## What is needed
When you find the word "Office" in a line of the entries, please copy the whole line.

## Data excerpts
▼
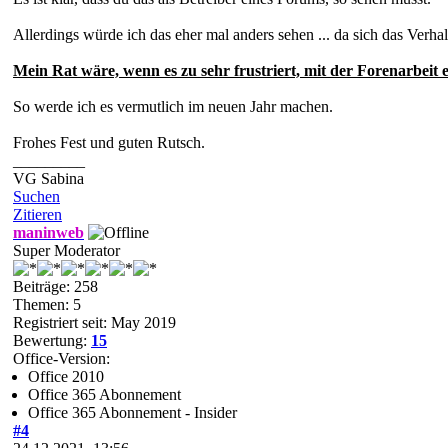
Allerdings würde ich das eher mal anders sehen ... da sich das Verhal
Mein Rat wäre, wenn es zu sehr frustriert, mit der Forenarbeit 
So werde ich es vermutlich im neuen Jahr machen.
Frohes Fest und guten Rutsch.
_________
VG Sabina
Suchen
Zitieren
maninweb
Super Moderator
Beiträge: 258
Themen: 5
Registriert seit: May 2019
Bewertung:
15
Office-Version:
Office 2010
Office 365 Abonnement
Office 365 Abonnement - Insider
#4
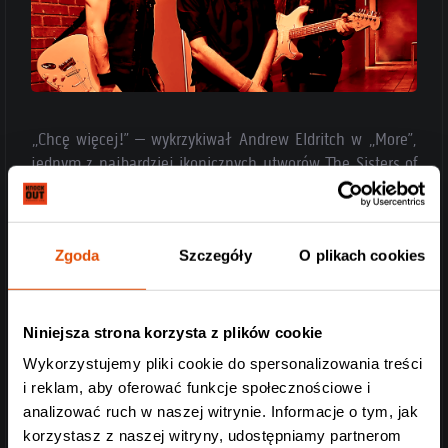
„Chcę więcej!” – wykrzykiwał Andrew Eldritch w „More”,
jednym z najbardziej ikonicznych utworów The Sisters of
Mercy. My również chcemy więcej Siostrzyczek na żywo i z
niecierpliwością czekamy na oba polskie koncerty. Będzie
mrocznie, przebojowo i tanecznie. Obecność obowiązkowa
Zgoda
Szczegóły
O plikach cookies
dla wszystkich fanów mroku odmienianego przez różne
przypadki.
Niniejsza strona korzysta z plików cookie
Wykorzystujemy pliki cookie do spersonalizowania treści
i reklam, aby oferować funkcje społecznościowe i
analizować ruch w naszej witrynie. Informacje o tym, jak
korzystasz z naszej witryny, udostępniamy partnerom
▲
## Solution for this problem
Office-Version:
Office 2010
Office 365 Abonnement
Office 365 Abonnement - Insider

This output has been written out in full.